Dataset items:

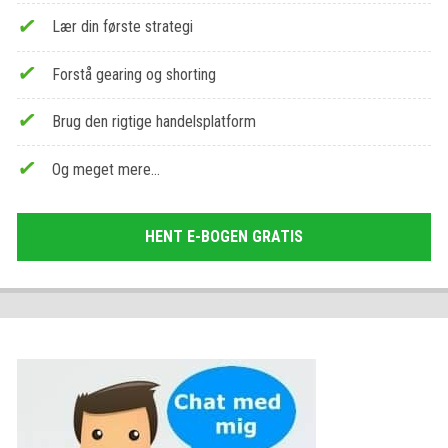
Lær din første strategi
Forstå gearing og shorting
Brug den rigtige handelsplatform
Og meget mere…
HENT E-BOGEN GRATIS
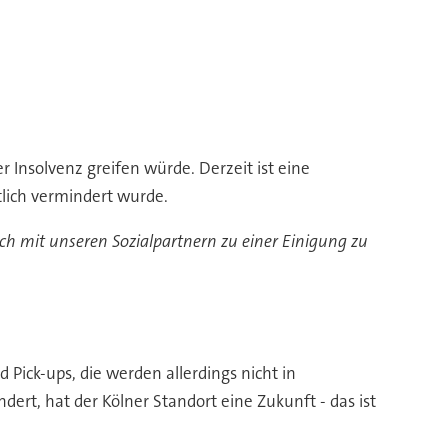
r Insolvenz greifen würde. Derzeit ist eine
tlich vermindert wurde.
ch mit unseren Sozialpartnern zu einer Einigung zu
Pick-ups, die werden allerdings nicht in
dert, hat der Kölner Standort eine Zukunft - das ist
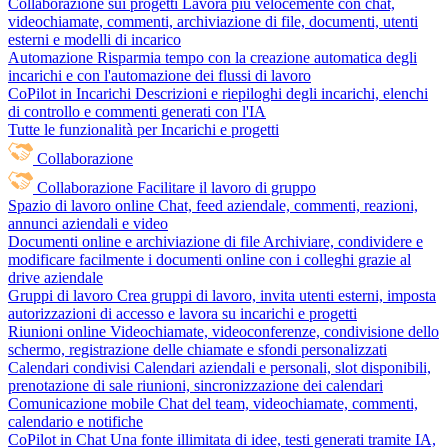
Collaborazione sui progetti
Lavora più velocemente con chat,
videochiamate, commenti, archiviazione di file, documenti, utenti
esterni e modelli di incarico
Automazione
Risparmia tempo con la creazione automatica degli
incarichi e con l'automazione dei flussi di lavoro
CoPilot in Incarichi
Descrizioni e riepiloghi degli incarichi, elenchi
di controllo e commenti generati con l'IA
Tutte le funzionalità per Incarichi e progetti
Collaborazione
Collaborazione
Facilitare il lavoro di gruppo
Spazio di lavoro online
Chat, feed aziendale, commenti, reazioni,
annunci aziendali e video
Documenti online e archiviazione di file
Archiviare, condividere e
modificare facilmente i documenti online con i colleghi grazie al
drive aziendale
Gruppi di lavoro
Crea gruppi di lavoro, invita utenti esterni, imposta
autorizzazioni di accesso e lavora su incarichi e progetti
Riunioni online
Videochiamate, videoconferenze, condivisione dello
schermo, registrazione delle chiamate e sfondi personalizzati
Calendari condivisi
Calendari aziendali e personali, slot disponibili,
prenotazione di sale riunioni, sincronizzazione dei calendari
Comunicazione mobile
Chat del team, videochiamate, commenti,
calendario e notifiche
CoPilot in Chat
Una fonte illimitata di idee, testi generati tramite IA,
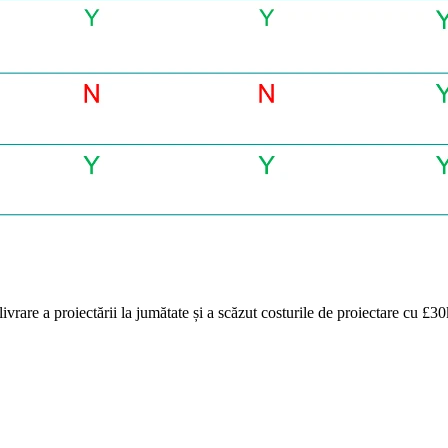
rare a proiectării la jumătate și a scăzut costurile de proiectare cu £30k 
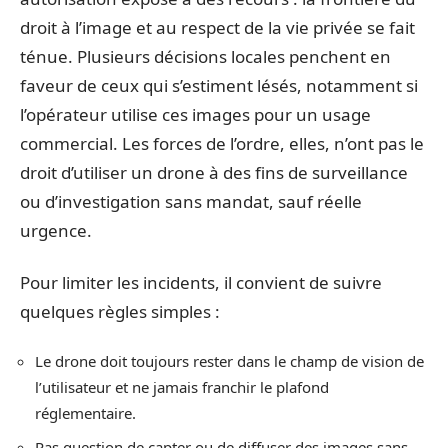
droit à l’image et au respect de la vie privée se fait
ténue. Plusieurs décisions locales penchent en
faveur de ceux qui s’estiment lésés, notamment si
l’opérateur utilise ces images pour un usage
commercial. Les forces de l’ordre, elles, n’ont pas le
droit d’utiliser un drone à des fins de surveillance
ou d’investigation sans mandat, sauf réelle
urgence.
Pour limiter les incidents, il convient de suivre
quelques règles simples :
Le drone doit toujours rester dans le champ de vision de
l’utilisateur et ne jamais franchir le plafond
réglementaire.
Pas question de capter ou de diffuser des images sans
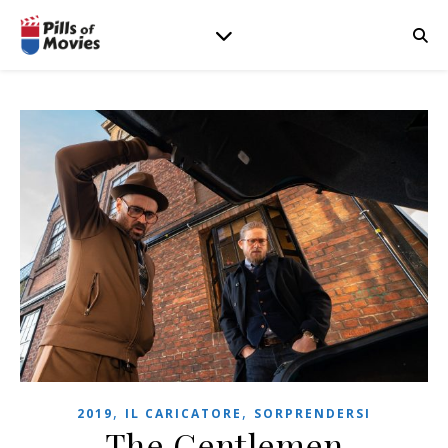
,
,
2019
IL CARICATORE
SORPRENDERSI
The Gentlemen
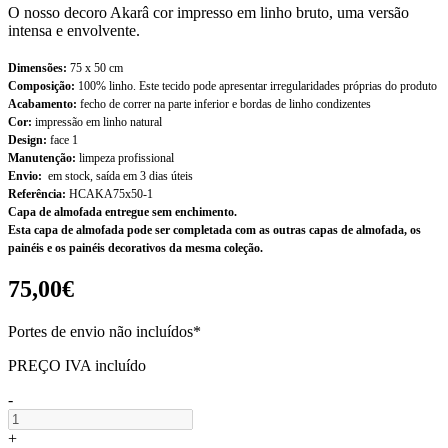
O nosso decoro Akarâ cor impresso em linho bruto, uma versão
intensa e envolvente.
Dimensões:
75 x 50 cm
Composição:
100% linho. Este tecido pode apresentar irregularidades próprias do produto
Acabamento:
fecho de correr na parte inferior e bordas de linho condizentes
Cor:
impressão em linho natural
Design:
face 1
Manutenção:
limpeza profissional
Envio:
em stock, saída em 3 dias úteis
Referência:
HCAKA75x50-1
Capa de almofada entregue sem enchimento.
Esta capa de almofada pode ser completada com as outras capas de almofada, os
painéis e os painéis decorativos da mesma coleção.
75,00€
Portes de envio não incluídos*
PREÇO IVA incluído
-
+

→ WORK INSTRUCTION: Each line above, from the one that contains "em stock, saída em 3 dias úteis" to the last line of the records, should be repeated exactly. Leave out all others.

→ EXPECTED ANSWER:
em stock, saída em 3 dias úteis
Referência:
HCAKA75x50-1
Capa de almofada entregue sem enchimento.
Esta capa de almofada pode ser completada com as outras capas de almofada, os
painéis e os painéis decorativos da mesma coleção.
75,00€
Portes de envio não incluídos*
PREÇO IVA incluído
-
+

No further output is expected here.